Non-Contiguous Struct (PDB format)

Alloth · January 20, 2025, 10:12pm

Hello,

I’m trying to write a binary template that parses Microsoft’s PDB debug files. However, the format is paged, meaning a data stream of structures can be split across non-contiguous, fixed-size pages. I can coalesce the pages into a contiguous local uchar array, but I can’t do anything else with that.

I know you can FSeek inside a structure definition, but in this case I don’t know where exactly it will be split. Is there a way to get around this limitation?

Cheers,
Alloth

sweetscape · January 21, 2025, 3:27pm

Unfortunately, there is no easy way to handle this type of data in Binary Templates right now. We are planning on adding some extensions in the future to handle these types of files but we are still working on how it will operate. There is a template for Microsoft DOC files in the repository that works by assuming that the file is first defragmented (all the blocks put in order) and I’m not sure if PDB could use a similar technique. Another option could be to use a short script to write all the blocks in the PDB file to a temporary file in order, and then run a template on the temporary file.
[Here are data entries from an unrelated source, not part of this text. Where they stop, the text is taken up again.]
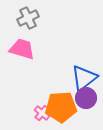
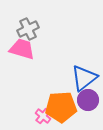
gray cross: moved 11 px down
purple circle: moved 2 px right, 2 px down
pink cross: moved 1 px right, 3 px down
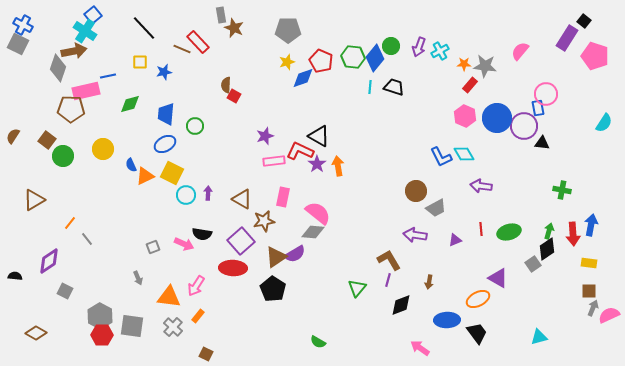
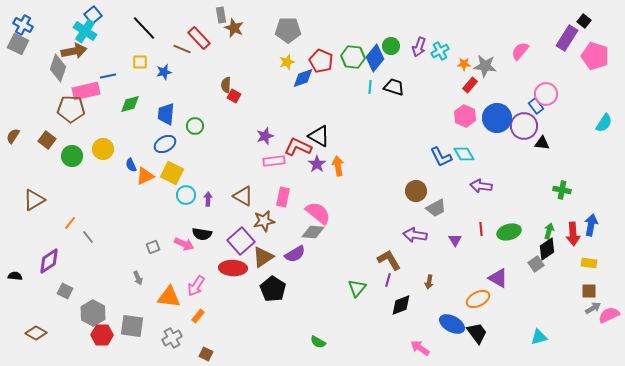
red rectangle at (198, 42): moved 1 px right, 4 px up
blue rectangle at (538, 108): moved 2 px left, 2 px up; rotated 28 degrees counterclockwise
red L-shape at (300, 151): moved 2 px left, 4 px up
green circle at (63, 156): moved 9 px right
purple arrow at (208, 193): moved 6 px down
brown triangle at (242, 199): moved 1 px right, 3 px up
gray line at (87, 239): moved 1 px right, 2 px up
purple triangle at (455, 240): rotated 40 degrees counterclockwise
brown triangle at (276, 257): moved 13 px left
gray square at (533, 264): moved 3 px right
gray arrow at (593, 308): rotated 35 degrees clockwise
gray hexagon at (100, 316): moved 7 px left, 3 px up
blue ellipse at (447, 320): moved 5 px right, 4 px down; rotated 30 degrees clockwise
gray cross at (173, 327): moved 1 px left, 11 px down; rotated 18 degrees clockwise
This is of course not ideal and we hope to have something to handle these types of files in not too long.

Graeme
SweetScape Software

Alloth · January 21, 2025, 6:04pm

It’s good to know that I wasn’t missing anything obvious and I look forward to this new functionality. Any time I write an encoder or decoder for a file format I like to create a corresponding template because 010’s interface is much nicer to look at than text dumps, and this is the first time I couldn’t figure out how to accomplish that. As for the defragmented temporary file, I think that’s my best option, but I’ll do that outside the editor as a pre-processing step.
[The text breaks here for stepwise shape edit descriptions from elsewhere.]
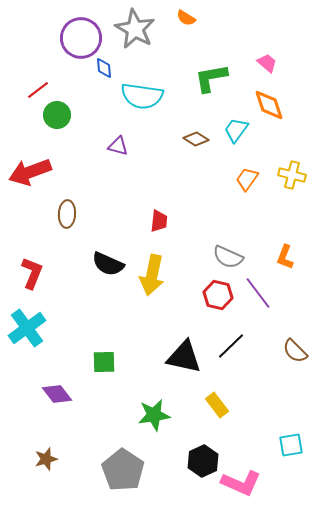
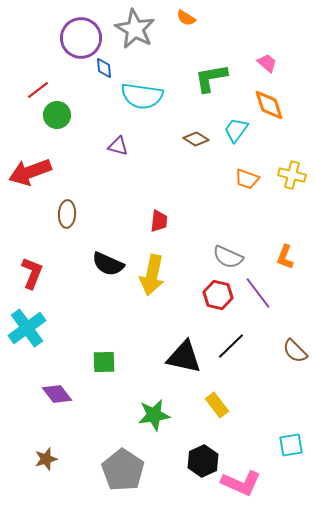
orange trapezoid: rotated 105 degrees counterclockwise
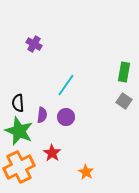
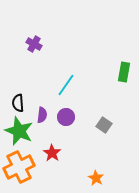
gray square: moved 20 px left, 24 px down
orange star: moved 10 px right, 6 px down
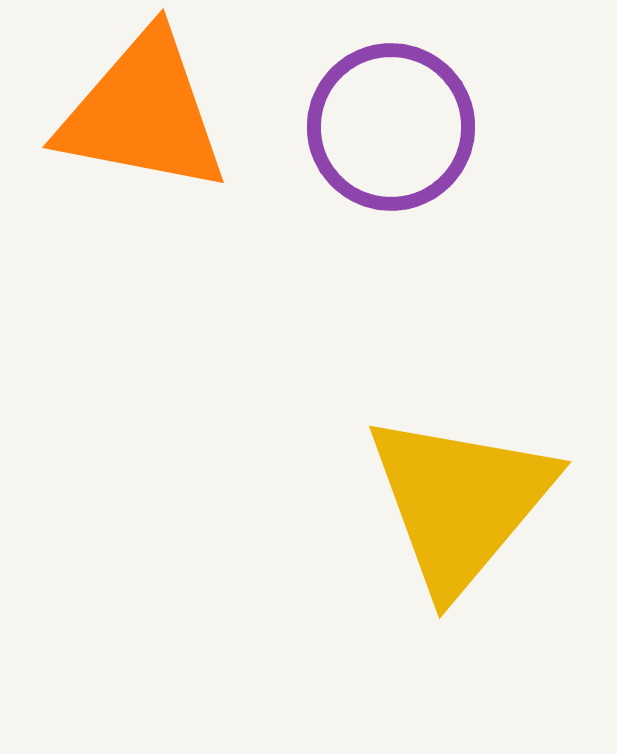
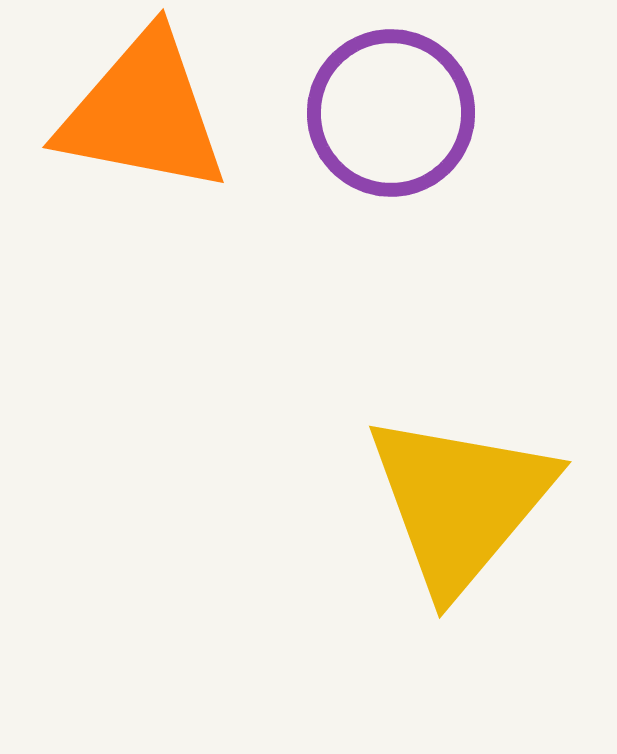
purple circle: moved 14 px up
k77 · May 4, 2025, 12:47pm

Hello - I ran into this problem recently. For now I am using a script to pre-process the file. The script appends all the non-contiguous segments onto the end of the file in a single contiguous block. ( same as the temp file approach really )
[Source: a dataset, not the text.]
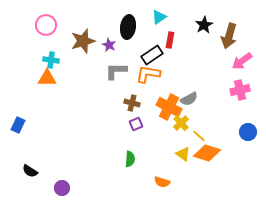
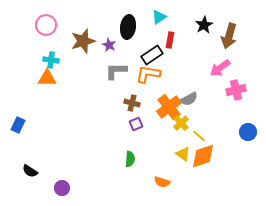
pink arrow: moved 22 px left, 7 px down
pink cross: moved 4 px left
orange cross: rotated 25 degrees clockwise
orange diamond: moved 4 px left, 3 px down; rotated 36 degrees counterclockwise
Initially I was hoping I could read these blocks into a bytearray and then assign that memory to a struct… chat gippity thought it was possible, but I couldnt get it to work.

Cheers

sweetscape · May 6, 2025, 2:03pm

There is currently no way to do this right now, but we are planning on adding a way hopefully sometime later this year. Cheers!

Graeme
SweetScape Software

GLT · May 10, 2025, 2:36pm

I’ve been working with an object file format where non-contiguous structs or arrays might be useful for collecting disjoint data into a united view in the template results. I considered writing section descriptors and content to a temp file but after sketching out some code for that, I decided that it could get by with the fragmented but in-file-order template results.

Welcome to the forums, and thanks for helping to bring attention to this concept.